Last term I was course tutor on a core unit for taught masters students at Bristol’s Graduate School of Education. The unit – Introduction to Educational Inquiry (‘IEI’) – is a pre-dissertation research training course that covers research philosophy and design, data collection and analysis (quantitative/qualitative), ethics, and dissemination. Students work in groups to undertake projects, the findings of which are presented at the end-of-term IEI conference. Assignments are then submitted involving reflection on the research process. The unit is notorious for being an intense introduction to research but it gives students a strong grounding in the theory and practice of educational inquiry before they plan their dissertations.

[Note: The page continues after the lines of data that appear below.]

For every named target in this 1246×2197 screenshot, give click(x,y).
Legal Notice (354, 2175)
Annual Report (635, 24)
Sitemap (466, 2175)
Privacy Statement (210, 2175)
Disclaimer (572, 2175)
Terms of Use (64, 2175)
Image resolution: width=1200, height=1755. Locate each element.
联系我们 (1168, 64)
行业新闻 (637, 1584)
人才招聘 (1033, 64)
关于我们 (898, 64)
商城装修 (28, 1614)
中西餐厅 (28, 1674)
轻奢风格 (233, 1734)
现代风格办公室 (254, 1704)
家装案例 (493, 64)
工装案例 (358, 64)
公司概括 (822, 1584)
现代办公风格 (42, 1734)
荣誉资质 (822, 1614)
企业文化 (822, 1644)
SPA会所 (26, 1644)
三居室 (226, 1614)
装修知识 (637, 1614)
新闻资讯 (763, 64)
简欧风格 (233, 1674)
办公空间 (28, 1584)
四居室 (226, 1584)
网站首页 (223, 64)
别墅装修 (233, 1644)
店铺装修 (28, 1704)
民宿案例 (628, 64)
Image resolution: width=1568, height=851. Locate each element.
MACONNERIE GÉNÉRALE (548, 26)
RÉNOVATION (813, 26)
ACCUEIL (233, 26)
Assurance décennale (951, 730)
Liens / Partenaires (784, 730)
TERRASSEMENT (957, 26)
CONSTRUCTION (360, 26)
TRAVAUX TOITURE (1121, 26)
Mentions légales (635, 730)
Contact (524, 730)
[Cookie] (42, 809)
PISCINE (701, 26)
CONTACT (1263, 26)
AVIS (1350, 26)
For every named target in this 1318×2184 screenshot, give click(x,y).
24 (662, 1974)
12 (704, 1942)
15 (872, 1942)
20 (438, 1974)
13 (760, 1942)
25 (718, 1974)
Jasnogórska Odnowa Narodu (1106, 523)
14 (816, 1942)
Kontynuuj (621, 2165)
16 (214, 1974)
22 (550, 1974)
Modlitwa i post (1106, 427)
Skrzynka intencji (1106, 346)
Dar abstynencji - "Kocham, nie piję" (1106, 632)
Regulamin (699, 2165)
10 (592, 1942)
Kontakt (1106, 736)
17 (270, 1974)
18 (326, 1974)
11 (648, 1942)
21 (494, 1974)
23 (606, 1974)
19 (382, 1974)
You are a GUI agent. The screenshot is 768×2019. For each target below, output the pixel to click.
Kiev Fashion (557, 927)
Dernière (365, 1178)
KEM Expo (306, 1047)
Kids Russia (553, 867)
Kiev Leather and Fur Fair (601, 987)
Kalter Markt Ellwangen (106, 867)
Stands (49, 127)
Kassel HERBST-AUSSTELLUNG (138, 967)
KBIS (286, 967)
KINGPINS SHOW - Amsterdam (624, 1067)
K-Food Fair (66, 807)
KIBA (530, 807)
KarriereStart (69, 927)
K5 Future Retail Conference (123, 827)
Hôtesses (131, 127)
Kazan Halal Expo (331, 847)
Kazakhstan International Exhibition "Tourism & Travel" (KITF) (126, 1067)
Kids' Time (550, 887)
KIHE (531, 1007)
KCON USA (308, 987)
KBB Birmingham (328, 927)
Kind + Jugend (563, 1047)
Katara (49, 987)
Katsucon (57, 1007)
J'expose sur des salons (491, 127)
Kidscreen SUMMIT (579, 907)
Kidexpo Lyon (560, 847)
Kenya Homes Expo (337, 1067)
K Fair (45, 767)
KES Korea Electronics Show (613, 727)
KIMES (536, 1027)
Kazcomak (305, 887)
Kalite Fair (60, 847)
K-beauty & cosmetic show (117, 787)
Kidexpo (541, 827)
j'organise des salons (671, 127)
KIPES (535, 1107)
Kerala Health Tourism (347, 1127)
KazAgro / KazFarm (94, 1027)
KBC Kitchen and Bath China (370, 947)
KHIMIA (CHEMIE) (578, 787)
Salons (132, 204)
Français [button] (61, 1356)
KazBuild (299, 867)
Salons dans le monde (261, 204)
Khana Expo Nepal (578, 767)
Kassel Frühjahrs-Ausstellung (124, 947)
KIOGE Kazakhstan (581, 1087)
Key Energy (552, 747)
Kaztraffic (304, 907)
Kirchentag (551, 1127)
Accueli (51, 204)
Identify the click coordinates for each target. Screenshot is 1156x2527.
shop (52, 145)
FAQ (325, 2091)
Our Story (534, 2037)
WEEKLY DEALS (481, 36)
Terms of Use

I’ve taught research methods before and helped run research workshops for MSc/PhD students, but this is the first time that I’ve taught a full unit on the topic. I was blessed to have a wonderful group who were more than happy to challenge both me and each other throughout the 10 week course. Having a diverse student body in terms of culture, education, and professional backgrounds made for a wonderful experience. We had mathematicians, scientists and psychologists entrenched in post-positivism debating with teachers, philosophers, and feminists who identified more with interpretivist traditions. Seminars became fertile spaces for debating epistemology, ethics and a whole plethora of issues that some established academics shy away from! The volume of A-grade students was impressive, and it was lovely to get a round of applause in my final lecture.
Because of fieldwork commitments in the new academic year I may not be teaching IEI in the Autumn. Instead, I’ll be leading a unit called Controversial Issues in Special and Inclusive Education – another fantastic space for debating hot topics. Roll on October 2016!